* **Work instructions**: From the data below, copy exactly the lines that lie between the one holding "has width=373, height=2576." and the one holding "The width and height of the screenshot is (463, 1361).", including both, and nothing more.

* **Given entries**:
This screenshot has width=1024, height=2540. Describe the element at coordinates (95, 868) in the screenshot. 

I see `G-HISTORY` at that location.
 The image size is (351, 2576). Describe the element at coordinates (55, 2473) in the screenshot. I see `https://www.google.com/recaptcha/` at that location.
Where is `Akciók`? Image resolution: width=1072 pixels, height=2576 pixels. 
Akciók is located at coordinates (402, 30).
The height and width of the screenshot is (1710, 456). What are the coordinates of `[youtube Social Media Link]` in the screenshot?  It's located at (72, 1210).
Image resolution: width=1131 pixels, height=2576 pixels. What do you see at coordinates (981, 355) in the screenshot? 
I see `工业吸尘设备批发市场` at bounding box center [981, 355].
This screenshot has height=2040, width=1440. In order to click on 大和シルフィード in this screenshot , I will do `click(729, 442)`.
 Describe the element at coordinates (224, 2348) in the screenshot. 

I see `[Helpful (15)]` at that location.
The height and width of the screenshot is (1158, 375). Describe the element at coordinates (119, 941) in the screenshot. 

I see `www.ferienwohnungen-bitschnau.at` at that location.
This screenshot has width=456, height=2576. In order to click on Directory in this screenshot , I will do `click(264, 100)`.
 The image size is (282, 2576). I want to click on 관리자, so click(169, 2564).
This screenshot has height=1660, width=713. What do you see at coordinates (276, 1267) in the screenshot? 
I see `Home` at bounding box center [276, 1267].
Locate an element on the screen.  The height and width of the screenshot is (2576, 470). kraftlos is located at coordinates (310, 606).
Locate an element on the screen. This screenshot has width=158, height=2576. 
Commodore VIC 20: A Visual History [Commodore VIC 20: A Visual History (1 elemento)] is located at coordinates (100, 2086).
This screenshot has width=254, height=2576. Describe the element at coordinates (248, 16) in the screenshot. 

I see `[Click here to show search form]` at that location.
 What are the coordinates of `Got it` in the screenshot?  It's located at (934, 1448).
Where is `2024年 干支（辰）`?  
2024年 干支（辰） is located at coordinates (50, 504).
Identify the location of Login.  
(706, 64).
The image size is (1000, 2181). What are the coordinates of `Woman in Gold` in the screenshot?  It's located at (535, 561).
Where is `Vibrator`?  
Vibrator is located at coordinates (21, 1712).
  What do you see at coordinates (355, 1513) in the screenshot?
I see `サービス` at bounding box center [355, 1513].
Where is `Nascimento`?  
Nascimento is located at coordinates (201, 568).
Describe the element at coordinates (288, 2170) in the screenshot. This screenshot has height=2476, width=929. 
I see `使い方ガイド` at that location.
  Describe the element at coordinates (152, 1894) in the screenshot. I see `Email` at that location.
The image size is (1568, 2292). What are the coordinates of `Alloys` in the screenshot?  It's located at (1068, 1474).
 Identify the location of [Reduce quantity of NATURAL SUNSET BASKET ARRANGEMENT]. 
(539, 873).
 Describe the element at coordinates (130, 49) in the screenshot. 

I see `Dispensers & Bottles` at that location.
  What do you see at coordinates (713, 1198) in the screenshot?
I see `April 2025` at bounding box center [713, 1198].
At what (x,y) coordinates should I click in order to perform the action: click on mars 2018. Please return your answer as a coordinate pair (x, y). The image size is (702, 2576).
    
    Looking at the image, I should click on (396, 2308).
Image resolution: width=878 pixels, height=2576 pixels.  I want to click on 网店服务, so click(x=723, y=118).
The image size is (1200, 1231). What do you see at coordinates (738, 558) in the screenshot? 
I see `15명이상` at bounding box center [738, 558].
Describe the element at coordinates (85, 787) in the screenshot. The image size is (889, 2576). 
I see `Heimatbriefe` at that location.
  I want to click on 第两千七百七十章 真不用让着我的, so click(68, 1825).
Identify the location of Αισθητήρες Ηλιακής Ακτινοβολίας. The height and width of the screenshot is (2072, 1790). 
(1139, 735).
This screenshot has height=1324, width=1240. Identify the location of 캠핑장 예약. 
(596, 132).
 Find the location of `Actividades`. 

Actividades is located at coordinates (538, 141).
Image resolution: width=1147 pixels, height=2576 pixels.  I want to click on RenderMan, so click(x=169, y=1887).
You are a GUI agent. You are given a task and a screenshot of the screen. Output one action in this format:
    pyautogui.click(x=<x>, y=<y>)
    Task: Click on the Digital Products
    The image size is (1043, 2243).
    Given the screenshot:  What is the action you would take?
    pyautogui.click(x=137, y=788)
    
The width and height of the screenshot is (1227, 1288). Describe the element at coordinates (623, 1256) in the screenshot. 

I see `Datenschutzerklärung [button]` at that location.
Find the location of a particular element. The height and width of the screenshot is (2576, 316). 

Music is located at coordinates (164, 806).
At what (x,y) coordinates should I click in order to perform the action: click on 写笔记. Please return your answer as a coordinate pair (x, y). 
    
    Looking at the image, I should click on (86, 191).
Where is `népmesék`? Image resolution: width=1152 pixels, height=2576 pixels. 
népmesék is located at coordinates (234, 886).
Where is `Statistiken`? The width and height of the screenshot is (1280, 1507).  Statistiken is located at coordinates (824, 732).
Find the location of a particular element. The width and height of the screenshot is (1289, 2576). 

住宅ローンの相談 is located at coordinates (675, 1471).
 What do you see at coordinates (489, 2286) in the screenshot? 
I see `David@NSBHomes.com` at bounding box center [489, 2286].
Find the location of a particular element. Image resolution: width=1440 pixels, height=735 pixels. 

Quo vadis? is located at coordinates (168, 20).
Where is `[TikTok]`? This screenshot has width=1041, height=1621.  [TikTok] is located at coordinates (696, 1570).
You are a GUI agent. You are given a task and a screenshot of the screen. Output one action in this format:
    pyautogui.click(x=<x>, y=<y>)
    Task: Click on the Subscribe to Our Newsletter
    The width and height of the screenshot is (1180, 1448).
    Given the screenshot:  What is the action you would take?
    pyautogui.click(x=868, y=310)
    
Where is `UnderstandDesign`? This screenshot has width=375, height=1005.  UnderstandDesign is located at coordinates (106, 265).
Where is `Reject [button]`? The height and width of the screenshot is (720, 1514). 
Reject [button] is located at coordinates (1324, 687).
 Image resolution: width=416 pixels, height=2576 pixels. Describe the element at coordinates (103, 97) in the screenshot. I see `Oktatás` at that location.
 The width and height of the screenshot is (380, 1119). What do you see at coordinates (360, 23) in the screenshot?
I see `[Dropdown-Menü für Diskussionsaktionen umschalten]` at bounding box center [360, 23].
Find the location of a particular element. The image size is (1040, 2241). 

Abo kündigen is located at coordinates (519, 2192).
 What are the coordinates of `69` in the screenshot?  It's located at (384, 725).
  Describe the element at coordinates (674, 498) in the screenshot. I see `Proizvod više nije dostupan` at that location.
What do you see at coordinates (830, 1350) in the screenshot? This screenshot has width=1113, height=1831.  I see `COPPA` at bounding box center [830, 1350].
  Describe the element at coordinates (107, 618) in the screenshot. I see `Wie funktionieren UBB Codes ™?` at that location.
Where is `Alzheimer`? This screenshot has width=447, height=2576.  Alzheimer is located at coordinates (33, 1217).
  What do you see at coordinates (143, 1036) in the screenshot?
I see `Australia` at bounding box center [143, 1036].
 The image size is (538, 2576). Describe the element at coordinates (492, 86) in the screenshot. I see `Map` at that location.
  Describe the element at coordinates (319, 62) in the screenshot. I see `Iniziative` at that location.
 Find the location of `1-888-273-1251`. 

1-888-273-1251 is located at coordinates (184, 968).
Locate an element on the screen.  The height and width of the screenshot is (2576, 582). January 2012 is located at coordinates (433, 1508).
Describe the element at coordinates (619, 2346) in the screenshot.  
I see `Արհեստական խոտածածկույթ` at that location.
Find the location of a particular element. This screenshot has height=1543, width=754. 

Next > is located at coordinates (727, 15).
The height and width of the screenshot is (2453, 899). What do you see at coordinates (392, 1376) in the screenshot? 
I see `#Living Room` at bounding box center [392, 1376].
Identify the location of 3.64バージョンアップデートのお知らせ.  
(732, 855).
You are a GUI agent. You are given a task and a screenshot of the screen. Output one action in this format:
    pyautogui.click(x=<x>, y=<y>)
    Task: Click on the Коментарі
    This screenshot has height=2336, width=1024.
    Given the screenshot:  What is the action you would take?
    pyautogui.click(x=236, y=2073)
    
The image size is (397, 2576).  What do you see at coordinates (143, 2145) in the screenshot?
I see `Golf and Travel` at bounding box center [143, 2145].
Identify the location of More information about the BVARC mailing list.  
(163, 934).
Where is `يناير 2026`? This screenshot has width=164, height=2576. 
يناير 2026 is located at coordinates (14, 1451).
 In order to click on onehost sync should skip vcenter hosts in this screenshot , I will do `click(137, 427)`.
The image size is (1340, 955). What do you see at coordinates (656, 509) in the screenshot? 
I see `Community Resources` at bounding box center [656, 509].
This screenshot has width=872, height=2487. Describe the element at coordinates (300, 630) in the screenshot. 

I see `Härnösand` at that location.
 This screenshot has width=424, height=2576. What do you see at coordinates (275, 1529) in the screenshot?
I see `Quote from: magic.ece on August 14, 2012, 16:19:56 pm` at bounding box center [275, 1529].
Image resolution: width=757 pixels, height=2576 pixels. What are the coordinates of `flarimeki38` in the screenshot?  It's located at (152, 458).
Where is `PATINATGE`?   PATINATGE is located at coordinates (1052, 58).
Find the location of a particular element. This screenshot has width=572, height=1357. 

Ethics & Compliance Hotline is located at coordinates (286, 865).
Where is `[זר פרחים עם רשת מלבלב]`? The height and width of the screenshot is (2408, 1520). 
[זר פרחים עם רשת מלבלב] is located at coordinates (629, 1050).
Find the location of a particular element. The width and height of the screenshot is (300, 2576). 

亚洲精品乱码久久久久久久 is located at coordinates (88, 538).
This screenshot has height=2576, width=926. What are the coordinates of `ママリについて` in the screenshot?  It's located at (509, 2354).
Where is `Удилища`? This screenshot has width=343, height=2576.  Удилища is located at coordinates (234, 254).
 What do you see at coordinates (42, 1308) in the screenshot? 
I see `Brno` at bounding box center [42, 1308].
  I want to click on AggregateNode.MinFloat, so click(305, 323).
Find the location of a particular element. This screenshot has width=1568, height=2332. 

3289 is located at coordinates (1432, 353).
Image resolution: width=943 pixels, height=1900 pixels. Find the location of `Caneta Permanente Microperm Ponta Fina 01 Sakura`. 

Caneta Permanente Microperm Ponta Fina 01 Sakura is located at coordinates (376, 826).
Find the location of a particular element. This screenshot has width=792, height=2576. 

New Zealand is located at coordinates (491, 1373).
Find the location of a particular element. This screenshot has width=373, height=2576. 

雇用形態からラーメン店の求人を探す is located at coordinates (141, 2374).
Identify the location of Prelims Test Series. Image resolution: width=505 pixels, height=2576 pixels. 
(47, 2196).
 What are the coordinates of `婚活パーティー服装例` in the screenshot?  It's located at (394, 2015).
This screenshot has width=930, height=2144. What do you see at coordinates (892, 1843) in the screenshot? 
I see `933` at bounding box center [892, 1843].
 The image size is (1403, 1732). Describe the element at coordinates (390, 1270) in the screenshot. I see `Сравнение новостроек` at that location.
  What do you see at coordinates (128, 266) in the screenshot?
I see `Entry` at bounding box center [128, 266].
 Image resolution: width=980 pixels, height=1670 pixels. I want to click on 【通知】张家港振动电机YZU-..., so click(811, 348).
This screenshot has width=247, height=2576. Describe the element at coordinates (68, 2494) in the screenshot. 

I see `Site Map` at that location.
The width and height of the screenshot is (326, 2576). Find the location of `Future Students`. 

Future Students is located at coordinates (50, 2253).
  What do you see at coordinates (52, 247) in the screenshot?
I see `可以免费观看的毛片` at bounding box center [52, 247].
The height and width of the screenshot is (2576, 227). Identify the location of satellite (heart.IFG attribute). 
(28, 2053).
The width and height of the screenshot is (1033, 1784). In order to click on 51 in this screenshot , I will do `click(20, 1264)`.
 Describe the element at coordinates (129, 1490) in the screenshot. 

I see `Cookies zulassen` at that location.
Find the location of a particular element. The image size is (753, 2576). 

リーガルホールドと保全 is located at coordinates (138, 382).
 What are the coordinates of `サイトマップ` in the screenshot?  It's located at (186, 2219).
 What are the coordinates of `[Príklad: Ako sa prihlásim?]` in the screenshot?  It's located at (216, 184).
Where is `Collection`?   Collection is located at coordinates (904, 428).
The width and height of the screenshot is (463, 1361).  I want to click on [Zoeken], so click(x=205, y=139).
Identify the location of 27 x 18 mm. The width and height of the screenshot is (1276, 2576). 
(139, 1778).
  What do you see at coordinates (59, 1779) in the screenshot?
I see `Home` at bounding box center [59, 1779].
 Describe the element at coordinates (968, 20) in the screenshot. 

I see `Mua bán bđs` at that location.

* **Result of this exercise**:
Find the location of a particular element. This screenshot has width=373, height=2576. 

雇用形態からラーメン店の求人を探す is located at coordinates (141, 2374).
Identify the location of Prelims Test Series. Image resolution: width=505 pixels, height=2576 pixels. 
(47, 2196).
 What are the coordinates of `婚活パーティー服装例` in the screenshot?  It's located at (394, 2015).
This screenshot has width=930, height=2144. What do you see at coordinates (892, 1843) in the screenshot? 
I see `933` at bounding box center [892, 1843].
 The image size is (1403, 1732). Describe the element at coordinates (390, 1270) in the screenshot. I see `Сравнение новостроек` at that location.
  What do you see at coordinates (128, 266) in the screenshot?
I see `Entry` at bounding box center [128, 266].
 Image resolution: width=980 pixels, height=1670 pixels. I want to click on 【通知】张家港振动电机YZU-..., so click(811, 348).
This screenshot has width=247, height=2576. Describe the element at coordinates (68, 2494) in the screenshot. 

I see `Site Map` at that location.
The width and height of the screenshot is (326, 2576). Find the location of `Future Students`. 

Future Students is located at coordinates (50, 2253).
  What do you see at coordinates (52, 247) in the screenshot?
I see `可以免费观看的毛片` at bounding box center [52, 247].
The height and width of the screenshot is (2576, 227). Identify the location of satellite (heart.IFG attribute). 
(28, 2053).
The width and height of the screenshot is (1033, 1784). In order to click on 51 in this screenshot , I will do `click(20, 1264)`.
 Describe the element at coordinates (129, 1490) in the screenshot. 

I see `Cookies zulassen` at that location.
Find the location of a particular element. The image size is (753, 2576). 

リーガルホールドと保全 is located at coordinates (138, 382).
 What are the coordinates of `サイトマップ` in the screenshot?  It's located at (186, 2219).
 What are the coordinates of `[Príklad: Ako sa prihlásim?]` in the screenshot?  It's located at (216, 184).
Where is `Collection`?   Collection is located at coordinates (904, 428).
The width and height of the screenshot is (463, 1361).  I want to click on [Zoeken], so click(x=205, y=139).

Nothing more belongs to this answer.